Your dashboard has a lot of pages. You don't need to use all of them every day. Here's a quick breakdown of what each one does and how often it actually matters.
Pages You Should Check Regularly
Main Dashboard. Your home screen. Shows your profile views, inquiry count, response rate, recent activity, and any warnings about your profile or subscription. If something needs attention (payment issue, incomplete profile, hidden profile), this is where you'll see it. Check it when you log in.
Leads. Every customer inquiry lands here. You'll see the customer's name, contact info, event details, budget, guest count, and their message. Inquiries have statuses you update manually as things progress: Pending, Viewed, Responded, Booked, or Archived. When a booked inquiry's event date passes, you can request a review from the customer directly from this page.
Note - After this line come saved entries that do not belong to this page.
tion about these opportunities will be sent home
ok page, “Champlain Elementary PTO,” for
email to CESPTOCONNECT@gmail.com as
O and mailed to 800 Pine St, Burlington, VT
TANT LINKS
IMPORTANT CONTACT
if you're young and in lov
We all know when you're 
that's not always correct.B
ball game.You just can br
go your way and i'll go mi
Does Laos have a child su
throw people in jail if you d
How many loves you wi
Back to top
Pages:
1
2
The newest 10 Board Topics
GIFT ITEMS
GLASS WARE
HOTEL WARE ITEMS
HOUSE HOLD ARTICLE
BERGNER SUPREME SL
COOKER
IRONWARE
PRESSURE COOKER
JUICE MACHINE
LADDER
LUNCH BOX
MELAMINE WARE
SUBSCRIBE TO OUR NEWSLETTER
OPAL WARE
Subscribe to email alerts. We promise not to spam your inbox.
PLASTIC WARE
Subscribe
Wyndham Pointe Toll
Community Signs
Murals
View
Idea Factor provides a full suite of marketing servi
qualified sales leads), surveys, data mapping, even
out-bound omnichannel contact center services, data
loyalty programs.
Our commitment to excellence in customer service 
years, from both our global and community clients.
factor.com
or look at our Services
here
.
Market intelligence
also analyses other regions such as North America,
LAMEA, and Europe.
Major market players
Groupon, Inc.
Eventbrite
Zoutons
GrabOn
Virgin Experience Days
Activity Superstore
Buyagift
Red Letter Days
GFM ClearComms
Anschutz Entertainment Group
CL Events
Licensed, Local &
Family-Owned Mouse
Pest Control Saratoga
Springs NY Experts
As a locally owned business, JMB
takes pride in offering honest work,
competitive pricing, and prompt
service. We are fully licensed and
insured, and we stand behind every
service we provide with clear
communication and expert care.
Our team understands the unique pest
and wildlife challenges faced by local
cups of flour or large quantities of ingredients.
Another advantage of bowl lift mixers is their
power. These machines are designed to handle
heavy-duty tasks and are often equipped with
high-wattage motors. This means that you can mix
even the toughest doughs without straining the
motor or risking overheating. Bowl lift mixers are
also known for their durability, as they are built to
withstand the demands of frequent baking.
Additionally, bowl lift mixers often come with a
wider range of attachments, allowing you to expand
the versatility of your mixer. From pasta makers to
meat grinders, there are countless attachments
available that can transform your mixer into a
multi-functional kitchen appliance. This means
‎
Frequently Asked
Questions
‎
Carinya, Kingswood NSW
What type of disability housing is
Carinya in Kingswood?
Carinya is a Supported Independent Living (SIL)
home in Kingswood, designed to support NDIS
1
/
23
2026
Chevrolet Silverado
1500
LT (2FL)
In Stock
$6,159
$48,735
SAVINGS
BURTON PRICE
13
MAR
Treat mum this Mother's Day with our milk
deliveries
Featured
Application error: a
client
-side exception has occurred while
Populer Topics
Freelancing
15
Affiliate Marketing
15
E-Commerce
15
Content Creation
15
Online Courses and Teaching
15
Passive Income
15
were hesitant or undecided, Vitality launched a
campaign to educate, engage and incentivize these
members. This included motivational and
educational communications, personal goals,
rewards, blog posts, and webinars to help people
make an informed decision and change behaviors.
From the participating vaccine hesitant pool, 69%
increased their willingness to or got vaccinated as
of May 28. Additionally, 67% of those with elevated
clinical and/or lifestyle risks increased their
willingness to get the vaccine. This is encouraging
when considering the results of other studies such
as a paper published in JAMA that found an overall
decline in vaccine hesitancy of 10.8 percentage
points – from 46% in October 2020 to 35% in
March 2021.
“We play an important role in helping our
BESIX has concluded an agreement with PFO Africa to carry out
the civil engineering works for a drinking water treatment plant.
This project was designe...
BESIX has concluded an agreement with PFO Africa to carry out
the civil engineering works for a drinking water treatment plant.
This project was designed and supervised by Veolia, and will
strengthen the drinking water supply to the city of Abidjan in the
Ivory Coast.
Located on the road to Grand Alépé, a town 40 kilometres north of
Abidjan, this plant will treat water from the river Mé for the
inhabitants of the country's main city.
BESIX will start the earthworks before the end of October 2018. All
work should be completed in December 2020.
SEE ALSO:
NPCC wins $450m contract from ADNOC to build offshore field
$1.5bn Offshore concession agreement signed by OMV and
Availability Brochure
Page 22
This is probably the most important page for your business. Check it daily. Customers are usually reaching out to multiple vendors, and the first to respond well often wins.
Reviews. See your average rating, review count, distribution across star ratings, and individual reviews with customer comments and photos. Professional and Premium plans let you respond publicly to reviews (up to 500 characters). A thoughtful response to a positive review shows future customers you're engaged. A professional response to a negative one shows you handle feedback with maturity.
Pages You'll Use When Updating Your Profile
Profile. All your business information in sections that save independently: business info, service details, pricing, location, contact, credentials, and social links. Come back here whenever something changes, like a new phone number, an updated description, or an additional cultural specialty.
One thing worth knowing: the profile page gives you more room than the onboarding wizard did. Your description can go up to 2,000 characters here versus 500 during onboarding. If you wrote something short during setup, come back and expand it.
Portfolio. Upload, reorder, title, describe, and delete your photos and videos. Your first image is your cover photo, which appears on your vendor card in search results. After every event, add your best new shots. An active portfolio tells customers you're busy and current.
Packages. Create and manage your service packages. Each has a name, description, price, and included features. You can mark one as "Most Popular" to guide customers. Reorder by dragging. Most vendors put their mid-range option first.
FAQs. The Q&A entries that appear on your public profile. Good ones preemptively answer what customers would otherwise ask in an inquiry: travel radius, booking lead time, cancellation policy, dietary accommodations. Update these whenever your policies change.
Availability. Set your regular working days, block off booked dates, and configure your lead time and advance booking window. Customers see this when picking a date for their inquiry. Keep it current so you don't get inquiries for dates you can't serve.
Pages You'll Use Occasionally
Analytics. Shows how your profile is performing: views, search appearances, inquiries, and conversion metrics. The depth of analytics depends on your plan. Check the pricing page for what's available on your tier. The most useful number is your conversion rate, the percentage of views that become inquiries. High views and low inquiries usually means your profile needs work. Low views means your categories, location, or plan tier might need adjusting.
Billing. Manage your subscription, payment method, and plan changes. Upgrade, downgrade, cancel, or reactivate from here. You can also access invoices and payment history through the Stripe billing portal. You'll visit this page when you want to change plans or if there's a payment issue.
Settings. Password changes, notification preferences (pick which emails you receive), privacy toggles (show or hide contact info publicly), and account management (deactivate or permanently delete). Set your notification preferences once and you probably won't need to come back unless something changes.
Promote. Your sharing toolkit: a direct link to your public profile, social share buttons, a downloadable QR code, and embeddable badges for your website. Use this when you want to send someone to your profile or post it on social media.
Auto-Reply. Available on Premium. Configures an automatic acknowledgment email that goes to customers when they submit an inquiry. It confirms you received their message and tells them your expected response time. If you're not on Premium, this page shows you what you're missing and offers an upgrade path.
Referrals. If the referral program is active, this is where you find your unique referral link and track your referral stats. Share it with other vendors who should be on EventAtlas. When a referred vendor signs up and makes their first payment, you earn subscription credit.